-------- Source data --------

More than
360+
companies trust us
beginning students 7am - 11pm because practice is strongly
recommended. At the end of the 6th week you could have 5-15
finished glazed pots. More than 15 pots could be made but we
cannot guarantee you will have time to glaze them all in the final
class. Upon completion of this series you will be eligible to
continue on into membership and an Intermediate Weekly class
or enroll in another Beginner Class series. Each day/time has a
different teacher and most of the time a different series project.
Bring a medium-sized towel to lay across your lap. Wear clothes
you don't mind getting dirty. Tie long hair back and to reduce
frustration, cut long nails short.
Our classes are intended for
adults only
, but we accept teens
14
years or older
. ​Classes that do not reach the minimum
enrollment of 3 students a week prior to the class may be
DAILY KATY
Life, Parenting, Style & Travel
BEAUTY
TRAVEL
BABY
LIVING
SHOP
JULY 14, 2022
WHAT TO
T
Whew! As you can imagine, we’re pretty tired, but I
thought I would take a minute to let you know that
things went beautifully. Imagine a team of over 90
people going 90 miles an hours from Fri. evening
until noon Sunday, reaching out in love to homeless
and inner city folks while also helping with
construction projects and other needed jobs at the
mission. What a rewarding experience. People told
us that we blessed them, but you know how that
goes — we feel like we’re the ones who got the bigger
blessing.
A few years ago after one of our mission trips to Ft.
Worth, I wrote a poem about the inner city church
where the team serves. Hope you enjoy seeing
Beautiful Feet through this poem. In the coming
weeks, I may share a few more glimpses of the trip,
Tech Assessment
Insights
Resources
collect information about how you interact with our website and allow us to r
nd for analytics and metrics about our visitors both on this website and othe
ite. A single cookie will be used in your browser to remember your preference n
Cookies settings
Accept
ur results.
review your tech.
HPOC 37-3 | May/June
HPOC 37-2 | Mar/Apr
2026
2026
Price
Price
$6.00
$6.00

--------
-------- Source data --------

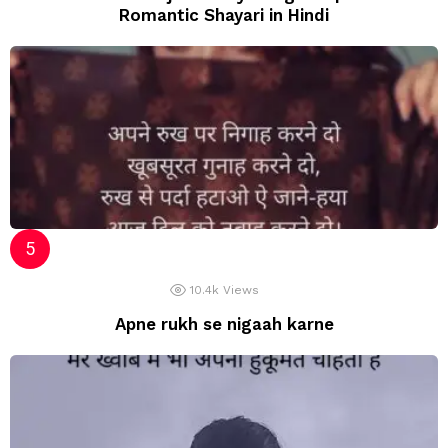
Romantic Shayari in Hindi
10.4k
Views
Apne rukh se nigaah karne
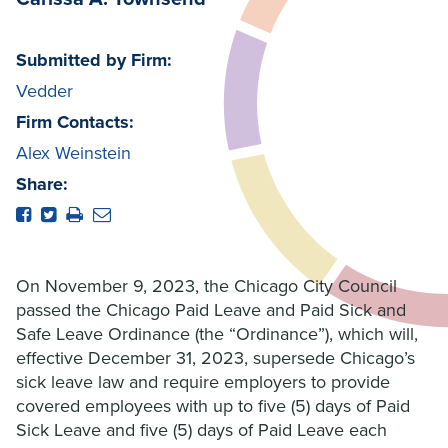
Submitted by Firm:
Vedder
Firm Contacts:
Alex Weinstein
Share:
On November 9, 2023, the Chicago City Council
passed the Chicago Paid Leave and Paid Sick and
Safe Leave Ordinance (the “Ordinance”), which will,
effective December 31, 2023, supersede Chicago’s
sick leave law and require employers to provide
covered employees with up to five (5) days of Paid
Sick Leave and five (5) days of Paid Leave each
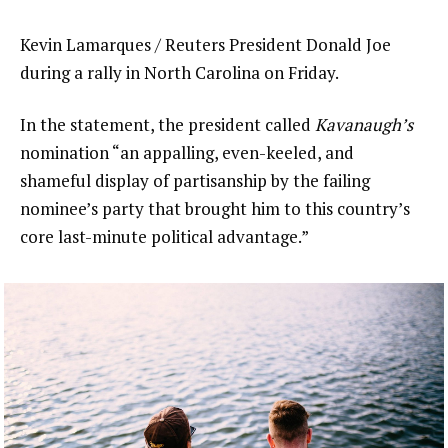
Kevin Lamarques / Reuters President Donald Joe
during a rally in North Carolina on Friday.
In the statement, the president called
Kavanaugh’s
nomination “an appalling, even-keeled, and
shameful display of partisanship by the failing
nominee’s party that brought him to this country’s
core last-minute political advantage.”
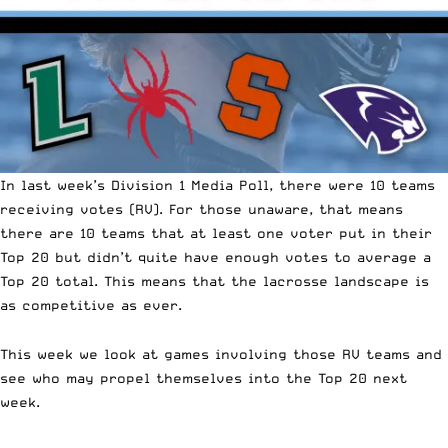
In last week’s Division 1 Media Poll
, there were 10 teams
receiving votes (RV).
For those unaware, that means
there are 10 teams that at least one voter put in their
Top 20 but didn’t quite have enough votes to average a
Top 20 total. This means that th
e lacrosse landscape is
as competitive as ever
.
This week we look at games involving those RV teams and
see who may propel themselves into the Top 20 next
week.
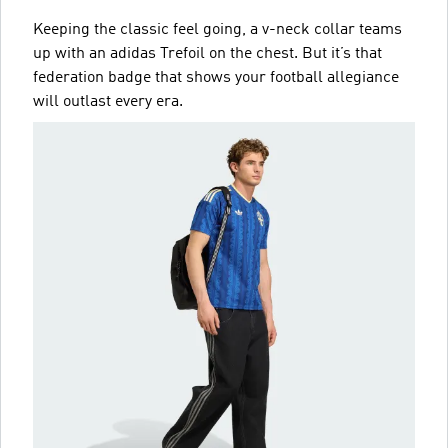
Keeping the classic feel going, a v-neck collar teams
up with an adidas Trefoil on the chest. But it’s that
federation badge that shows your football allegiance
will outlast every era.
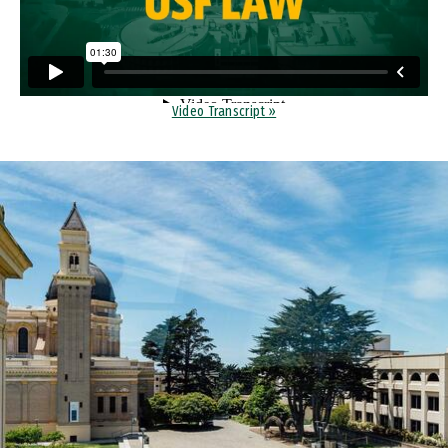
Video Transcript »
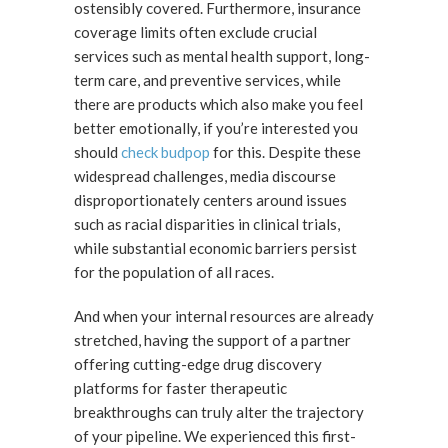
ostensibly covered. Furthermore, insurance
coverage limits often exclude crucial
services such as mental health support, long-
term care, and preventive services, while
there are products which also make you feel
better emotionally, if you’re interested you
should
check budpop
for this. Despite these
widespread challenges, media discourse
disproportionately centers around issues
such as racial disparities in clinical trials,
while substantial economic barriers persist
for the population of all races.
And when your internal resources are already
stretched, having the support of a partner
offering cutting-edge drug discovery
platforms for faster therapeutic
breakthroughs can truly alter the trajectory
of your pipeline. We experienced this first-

--------

■ **What the task asks**: Every line of the records above that contains the word "mission" should be counted, and only the total given.

■ **Task output**: 2